[Stored data entries]
»»

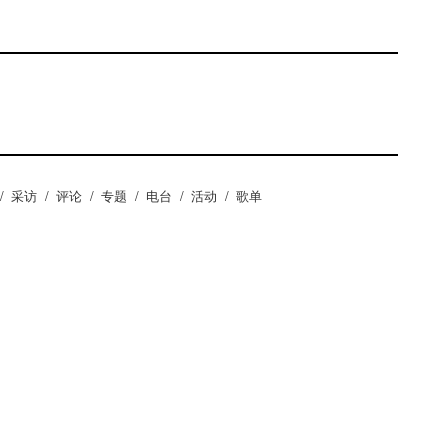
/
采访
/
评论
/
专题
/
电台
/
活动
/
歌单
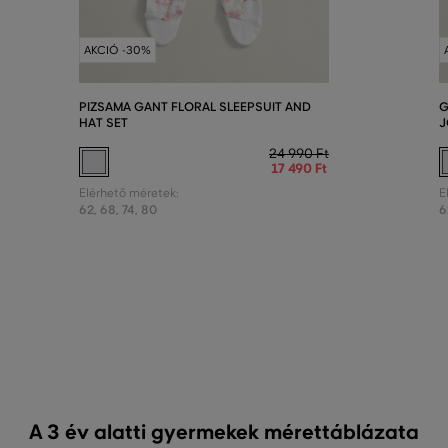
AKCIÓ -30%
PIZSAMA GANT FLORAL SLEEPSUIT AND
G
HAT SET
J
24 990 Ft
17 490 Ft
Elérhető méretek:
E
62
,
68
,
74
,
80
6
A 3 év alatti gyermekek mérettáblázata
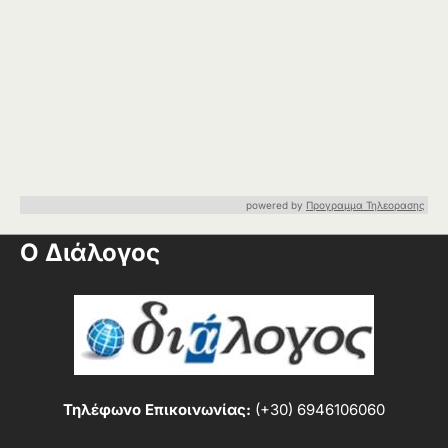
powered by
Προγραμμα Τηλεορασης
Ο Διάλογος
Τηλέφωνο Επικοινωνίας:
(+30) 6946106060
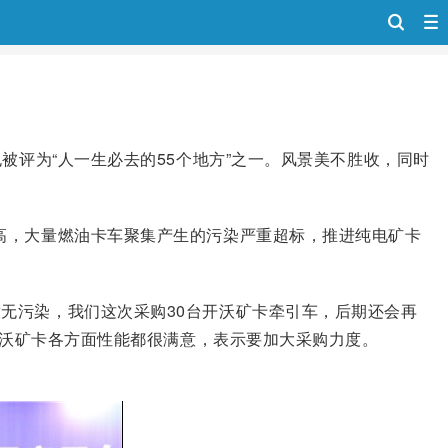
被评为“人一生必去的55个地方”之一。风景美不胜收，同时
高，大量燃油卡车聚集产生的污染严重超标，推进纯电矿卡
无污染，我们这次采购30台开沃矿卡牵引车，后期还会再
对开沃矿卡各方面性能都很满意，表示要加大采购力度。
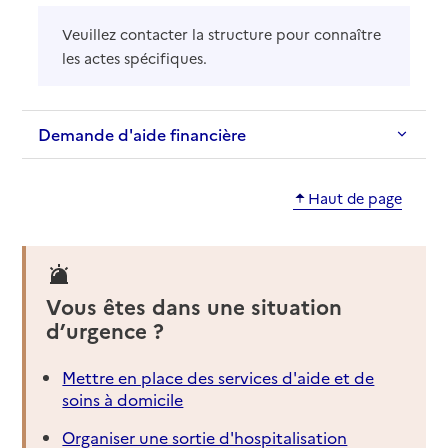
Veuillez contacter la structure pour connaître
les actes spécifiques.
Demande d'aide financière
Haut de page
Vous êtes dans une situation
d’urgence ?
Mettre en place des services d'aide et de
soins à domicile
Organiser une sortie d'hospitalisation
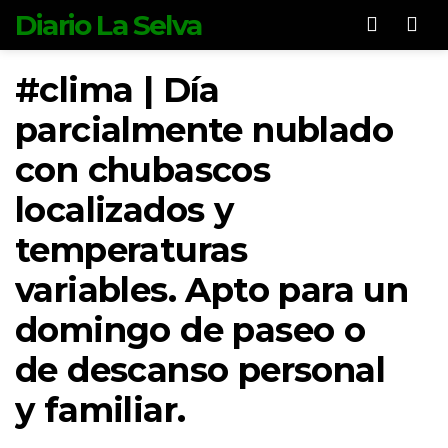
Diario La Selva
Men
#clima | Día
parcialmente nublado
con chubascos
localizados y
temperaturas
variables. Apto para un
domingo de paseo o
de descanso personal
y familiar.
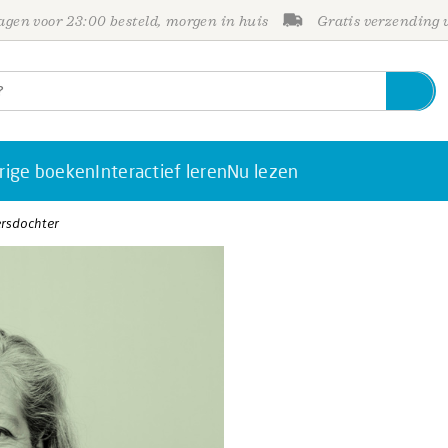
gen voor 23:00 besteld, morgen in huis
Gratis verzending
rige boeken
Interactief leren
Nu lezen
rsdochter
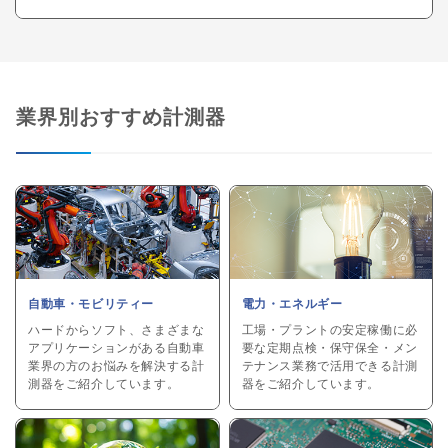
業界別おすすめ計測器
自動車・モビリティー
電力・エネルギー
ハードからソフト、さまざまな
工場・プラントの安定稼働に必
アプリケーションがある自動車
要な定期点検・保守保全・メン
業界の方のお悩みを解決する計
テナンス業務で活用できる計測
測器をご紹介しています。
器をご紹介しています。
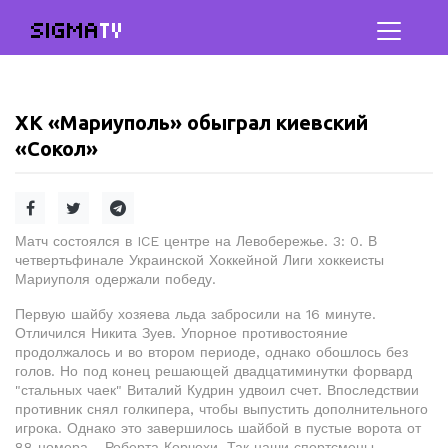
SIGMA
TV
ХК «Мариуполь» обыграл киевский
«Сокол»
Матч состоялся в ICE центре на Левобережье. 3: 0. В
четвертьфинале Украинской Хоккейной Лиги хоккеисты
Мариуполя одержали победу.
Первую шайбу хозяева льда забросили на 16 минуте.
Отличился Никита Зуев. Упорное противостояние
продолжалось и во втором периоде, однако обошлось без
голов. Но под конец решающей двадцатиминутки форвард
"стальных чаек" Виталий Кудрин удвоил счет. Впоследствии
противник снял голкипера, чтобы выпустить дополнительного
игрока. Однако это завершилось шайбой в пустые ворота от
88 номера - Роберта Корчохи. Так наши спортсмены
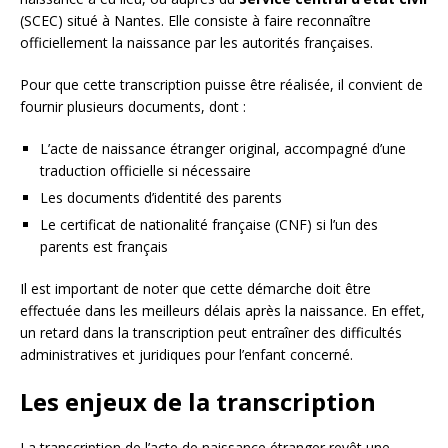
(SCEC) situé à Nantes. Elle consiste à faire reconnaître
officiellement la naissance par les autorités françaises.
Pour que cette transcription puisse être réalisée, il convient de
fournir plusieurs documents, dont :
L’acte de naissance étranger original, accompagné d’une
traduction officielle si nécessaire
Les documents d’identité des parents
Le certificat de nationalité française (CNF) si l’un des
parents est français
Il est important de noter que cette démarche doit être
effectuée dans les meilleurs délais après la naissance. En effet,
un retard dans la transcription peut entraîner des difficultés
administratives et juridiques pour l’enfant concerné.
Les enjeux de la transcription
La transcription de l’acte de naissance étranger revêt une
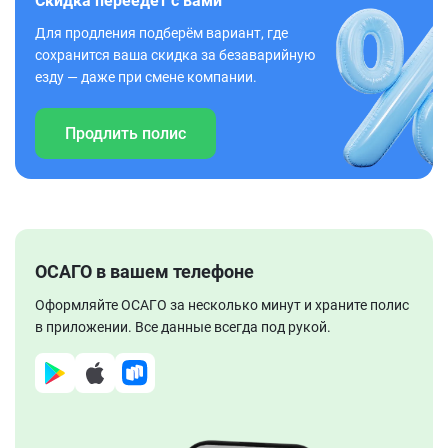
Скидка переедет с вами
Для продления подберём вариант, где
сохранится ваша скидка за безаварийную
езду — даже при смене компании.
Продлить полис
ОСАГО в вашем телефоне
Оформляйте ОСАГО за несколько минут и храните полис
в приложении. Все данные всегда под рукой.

««
»»

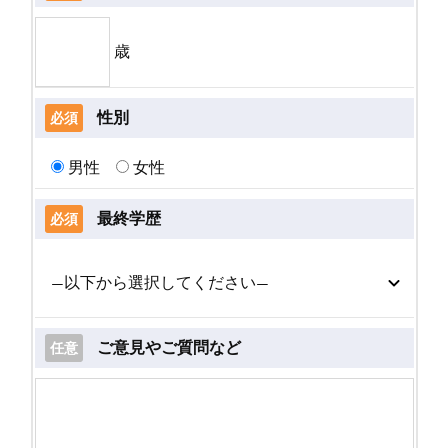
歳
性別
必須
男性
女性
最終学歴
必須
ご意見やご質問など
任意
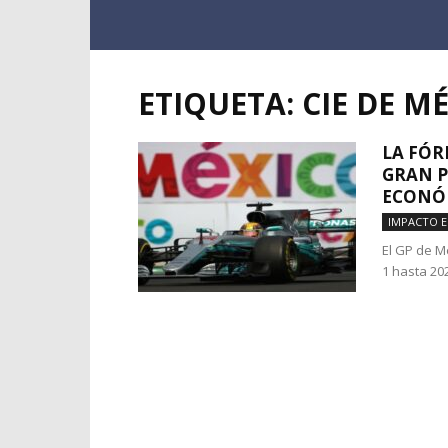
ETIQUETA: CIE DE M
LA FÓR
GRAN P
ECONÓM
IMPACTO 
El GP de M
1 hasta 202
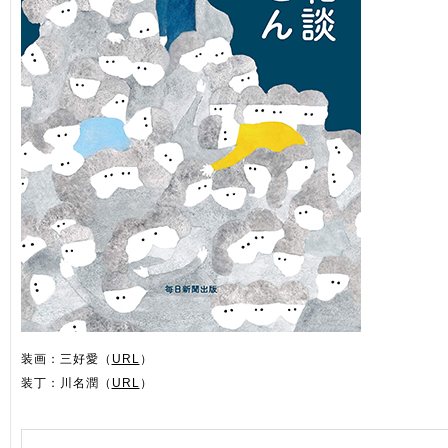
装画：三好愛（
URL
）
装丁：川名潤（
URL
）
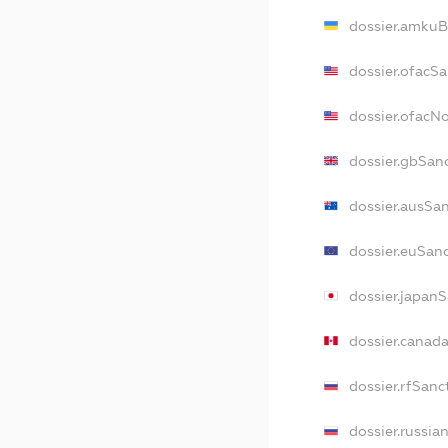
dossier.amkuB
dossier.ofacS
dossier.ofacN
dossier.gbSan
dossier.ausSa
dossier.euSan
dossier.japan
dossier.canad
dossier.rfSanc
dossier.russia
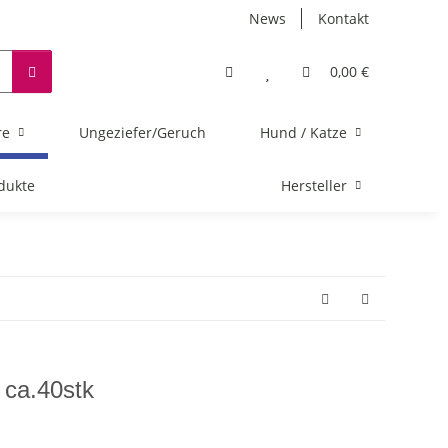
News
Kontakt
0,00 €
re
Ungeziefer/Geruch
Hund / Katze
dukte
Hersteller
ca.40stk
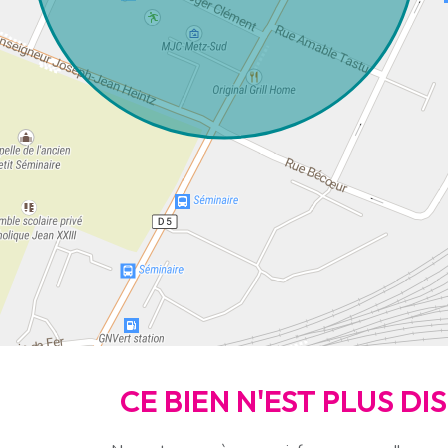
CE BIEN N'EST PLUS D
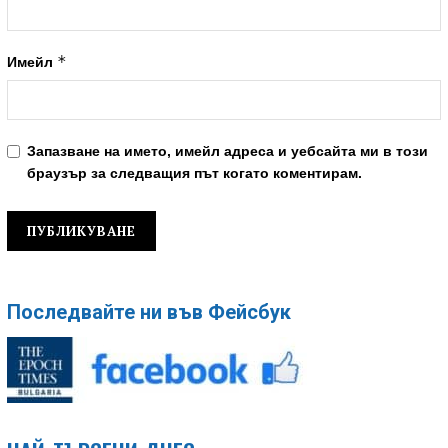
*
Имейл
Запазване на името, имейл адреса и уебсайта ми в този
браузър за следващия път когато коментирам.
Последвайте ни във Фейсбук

««
»»

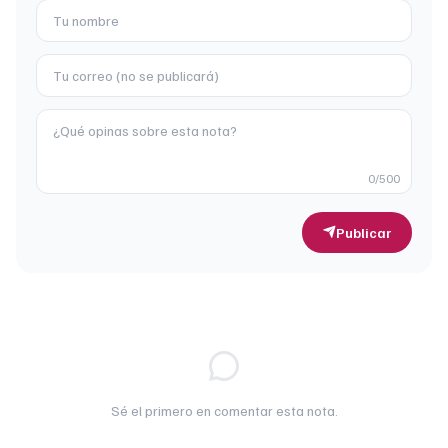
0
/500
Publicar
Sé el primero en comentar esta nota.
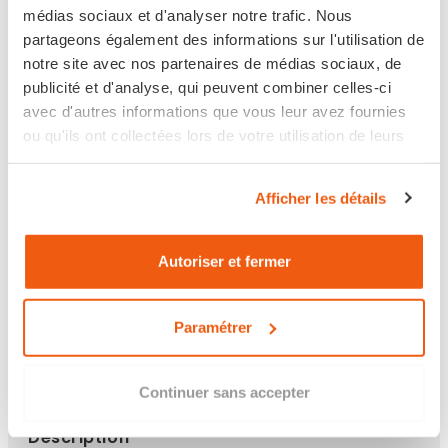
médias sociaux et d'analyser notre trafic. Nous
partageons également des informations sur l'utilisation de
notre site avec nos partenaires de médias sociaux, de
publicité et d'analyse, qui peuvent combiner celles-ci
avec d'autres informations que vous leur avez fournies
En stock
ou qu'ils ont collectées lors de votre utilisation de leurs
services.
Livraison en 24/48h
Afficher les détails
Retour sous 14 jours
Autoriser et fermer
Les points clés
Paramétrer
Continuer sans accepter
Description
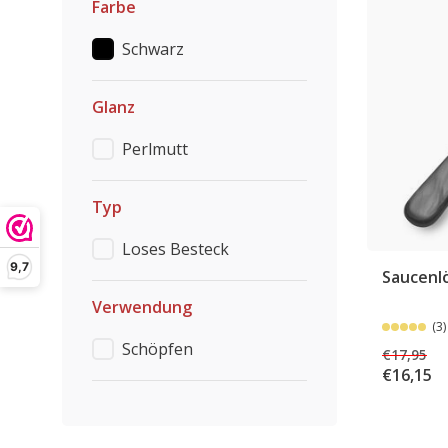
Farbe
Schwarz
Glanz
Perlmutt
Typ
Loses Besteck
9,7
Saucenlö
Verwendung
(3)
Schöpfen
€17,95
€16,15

««

◆ **WORK ORDER**:
Within the data above, repeat exactly the lines from the one bearing "Les documents d’identité des parents" through the one bearing "в приложении. Все данные всегда под рукой.". Include no pictures and nothing else.

◆ **EXERCISE RESULT**:
Les documents d’identité des parents
Le certificat de nationalité française (CNF) si l’un des
parents est français
Il est important de noter que cette démarche doit être
effectuée dans les meilleurs délais après la naissance. En effet,
un retard dans la transcription peut entraîner des difficultés
administratives et juridiques pour l’enfant concerné.
Les enjeux de la transcription
La transcription de l’acte de naissance étranger revêt une
Скидка переедет с вами
Для продления подберём вариант, где
сохранится ваша скидка за безаварийную
езду — даже при смене компании.
Продлить полис
ОСАГО в вашем телефоне
Оформляйте ОСАГО за несколько минут и храните полис
в приложении. Все данные всегда под рукой.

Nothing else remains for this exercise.